Calculate the Chi-Square test statistic: \[χ2=n∗R^2new\] where
n: The total number of observations
R^2: The R-squared of the new regression model that used the squared residuals as the response values
# Chi-squared test
chisq_p_value <- pchisq(q = white_auxillary_reg_summary$r.squared * nobs(white_auxillary_reg),
df = 5, # degrees of freedom is the number of parameters estimated in the model minus 1 (for constant term) i.e. equal to the number of variables in the auxillary regression
lower.tail = FALSE )
# Print result
chisq_p_value
## numeric(0)
Comments: Here it is giving me a result of 0. Because R wants to emphasize that it is an numeric answer of 0, not an logic or categorical 0. That is why it is printing out the answer in numeric(0) form.

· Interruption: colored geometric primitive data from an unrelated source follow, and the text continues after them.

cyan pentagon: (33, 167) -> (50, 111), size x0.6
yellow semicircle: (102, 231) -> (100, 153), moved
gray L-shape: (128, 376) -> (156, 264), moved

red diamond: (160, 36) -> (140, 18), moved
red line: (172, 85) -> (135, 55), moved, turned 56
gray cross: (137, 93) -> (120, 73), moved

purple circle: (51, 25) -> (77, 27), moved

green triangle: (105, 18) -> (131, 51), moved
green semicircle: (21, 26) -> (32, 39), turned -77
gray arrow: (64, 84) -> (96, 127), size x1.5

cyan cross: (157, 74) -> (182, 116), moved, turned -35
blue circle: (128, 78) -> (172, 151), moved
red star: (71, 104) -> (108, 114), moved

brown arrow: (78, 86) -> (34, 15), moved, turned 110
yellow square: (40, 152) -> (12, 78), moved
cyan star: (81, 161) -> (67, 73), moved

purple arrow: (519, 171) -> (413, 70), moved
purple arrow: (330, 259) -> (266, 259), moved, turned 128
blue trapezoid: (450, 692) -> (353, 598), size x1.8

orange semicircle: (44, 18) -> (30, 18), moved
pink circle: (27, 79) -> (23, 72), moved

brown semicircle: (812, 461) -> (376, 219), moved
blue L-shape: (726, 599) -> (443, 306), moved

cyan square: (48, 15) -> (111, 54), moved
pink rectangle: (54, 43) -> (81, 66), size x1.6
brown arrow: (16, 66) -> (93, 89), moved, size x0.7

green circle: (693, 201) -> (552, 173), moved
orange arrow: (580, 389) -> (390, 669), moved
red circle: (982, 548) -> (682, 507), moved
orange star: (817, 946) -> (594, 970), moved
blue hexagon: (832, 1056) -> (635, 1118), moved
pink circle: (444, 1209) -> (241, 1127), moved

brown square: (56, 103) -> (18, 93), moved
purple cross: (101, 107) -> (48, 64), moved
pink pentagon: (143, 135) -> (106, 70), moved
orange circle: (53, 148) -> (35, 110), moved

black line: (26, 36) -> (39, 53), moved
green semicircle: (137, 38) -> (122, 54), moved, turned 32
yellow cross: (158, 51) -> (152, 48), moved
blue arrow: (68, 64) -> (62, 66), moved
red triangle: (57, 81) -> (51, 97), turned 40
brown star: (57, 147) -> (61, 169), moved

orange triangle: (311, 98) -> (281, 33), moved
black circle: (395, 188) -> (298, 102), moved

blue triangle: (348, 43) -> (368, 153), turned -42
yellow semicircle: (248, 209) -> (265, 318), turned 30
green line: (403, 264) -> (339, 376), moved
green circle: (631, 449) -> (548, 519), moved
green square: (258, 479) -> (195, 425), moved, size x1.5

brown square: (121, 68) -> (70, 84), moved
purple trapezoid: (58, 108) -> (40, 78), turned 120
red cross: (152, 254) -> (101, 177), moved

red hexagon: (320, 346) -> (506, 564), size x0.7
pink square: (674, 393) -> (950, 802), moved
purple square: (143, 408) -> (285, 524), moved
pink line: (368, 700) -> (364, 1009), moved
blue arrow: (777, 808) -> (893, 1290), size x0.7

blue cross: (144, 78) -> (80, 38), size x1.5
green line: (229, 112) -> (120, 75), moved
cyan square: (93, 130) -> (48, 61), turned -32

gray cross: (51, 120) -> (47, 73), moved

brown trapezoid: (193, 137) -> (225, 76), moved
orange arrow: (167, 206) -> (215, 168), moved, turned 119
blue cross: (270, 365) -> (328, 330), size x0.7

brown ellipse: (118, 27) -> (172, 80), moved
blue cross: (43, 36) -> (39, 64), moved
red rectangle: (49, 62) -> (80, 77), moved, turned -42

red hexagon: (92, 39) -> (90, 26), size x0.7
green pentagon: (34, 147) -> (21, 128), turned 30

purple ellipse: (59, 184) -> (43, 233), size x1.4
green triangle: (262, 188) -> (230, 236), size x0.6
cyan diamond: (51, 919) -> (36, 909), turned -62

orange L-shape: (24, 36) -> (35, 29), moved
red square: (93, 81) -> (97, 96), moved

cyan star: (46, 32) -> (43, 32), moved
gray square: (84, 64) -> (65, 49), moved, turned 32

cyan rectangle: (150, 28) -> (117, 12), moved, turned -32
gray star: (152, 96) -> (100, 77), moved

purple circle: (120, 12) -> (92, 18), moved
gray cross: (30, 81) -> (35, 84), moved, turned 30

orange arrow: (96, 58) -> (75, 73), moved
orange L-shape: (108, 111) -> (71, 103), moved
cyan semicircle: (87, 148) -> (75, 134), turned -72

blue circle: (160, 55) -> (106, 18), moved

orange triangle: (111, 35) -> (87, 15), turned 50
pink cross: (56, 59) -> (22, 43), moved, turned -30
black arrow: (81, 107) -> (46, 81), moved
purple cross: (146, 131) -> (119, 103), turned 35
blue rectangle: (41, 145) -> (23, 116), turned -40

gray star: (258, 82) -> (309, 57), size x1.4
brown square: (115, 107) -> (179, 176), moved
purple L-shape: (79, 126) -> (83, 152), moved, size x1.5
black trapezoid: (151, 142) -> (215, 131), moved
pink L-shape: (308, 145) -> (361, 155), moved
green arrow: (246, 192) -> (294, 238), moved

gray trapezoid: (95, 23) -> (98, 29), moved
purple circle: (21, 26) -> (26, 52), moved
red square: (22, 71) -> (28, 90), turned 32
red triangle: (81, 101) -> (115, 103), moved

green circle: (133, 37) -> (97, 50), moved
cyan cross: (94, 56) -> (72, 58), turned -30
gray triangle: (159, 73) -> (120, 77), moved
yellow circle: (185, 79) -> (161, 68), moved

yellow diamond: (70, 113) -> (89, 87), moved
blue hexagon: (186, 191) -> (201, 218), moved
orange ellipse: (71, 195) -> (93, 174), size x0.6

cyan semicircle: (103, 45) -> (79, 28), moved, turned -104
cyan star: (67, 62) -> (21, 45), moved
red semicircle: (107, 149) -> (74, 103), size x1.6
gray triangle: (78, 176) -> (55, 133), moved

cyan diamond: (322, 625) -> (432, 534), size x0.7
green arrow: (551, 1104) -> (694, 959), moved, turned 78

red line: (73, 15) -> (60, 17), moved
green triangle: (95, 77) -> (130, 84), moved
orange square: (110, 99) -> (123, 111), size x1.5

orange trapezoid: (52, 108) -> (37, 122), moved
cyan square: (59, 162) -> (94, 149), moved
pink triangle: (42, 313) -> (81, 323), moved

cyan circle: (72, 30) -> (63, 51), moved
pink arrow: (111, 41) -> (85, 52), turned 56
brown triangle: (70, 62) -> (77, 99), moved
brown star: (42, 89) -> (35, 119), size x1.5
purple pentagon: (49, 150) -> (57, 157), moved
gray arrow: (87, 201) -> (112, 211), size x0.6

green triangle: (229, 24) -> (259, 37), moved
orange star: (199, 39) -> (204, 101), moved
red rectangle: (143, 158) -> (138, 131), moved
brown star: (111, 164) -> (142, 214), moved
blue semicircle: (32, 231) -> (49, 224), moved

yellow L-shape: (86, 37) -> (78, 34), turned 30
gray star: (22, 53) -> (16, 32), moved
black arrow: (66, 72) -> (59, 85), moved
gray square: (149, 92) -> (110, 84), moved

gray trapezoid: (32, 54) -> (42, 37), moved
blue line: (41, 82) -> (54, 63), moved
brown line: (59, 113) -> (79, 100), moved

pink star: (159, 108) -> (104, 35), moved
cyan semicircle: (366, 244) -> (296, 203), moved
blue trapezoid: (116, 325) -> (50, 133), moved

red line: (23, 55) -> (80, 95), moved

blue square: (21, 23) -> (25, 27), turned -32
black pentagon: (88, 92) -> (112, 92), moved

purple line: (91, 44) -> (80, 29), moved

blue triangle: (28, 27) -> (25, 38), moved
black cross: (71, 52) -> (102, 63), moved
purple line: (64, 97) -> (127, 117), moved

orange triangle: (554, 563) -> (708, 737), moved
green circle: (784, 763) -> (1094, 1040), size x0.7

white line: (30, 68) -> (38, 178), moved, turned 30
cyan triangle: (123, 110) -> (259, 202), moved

Based on our stargazer table, we can see that R squared is basically 0 as well. So we have obtained the same results.
BP_test <- bptest(formula = R ,
studentize = F
)
# Print result
BP_test
##
## Breusch-Pagan test
##
## data: R
## BP = 0.41071, df = 2, p-value = 0.8144
Comments: The null hypothesis of Breush-Pagan test is the same as white test which is that there is no difference between the coefficients of the predicted regressors (Homoskedasticity). The P-value is 0.814 which would result us to fail to reject the null. This means that homoskedasticity exist.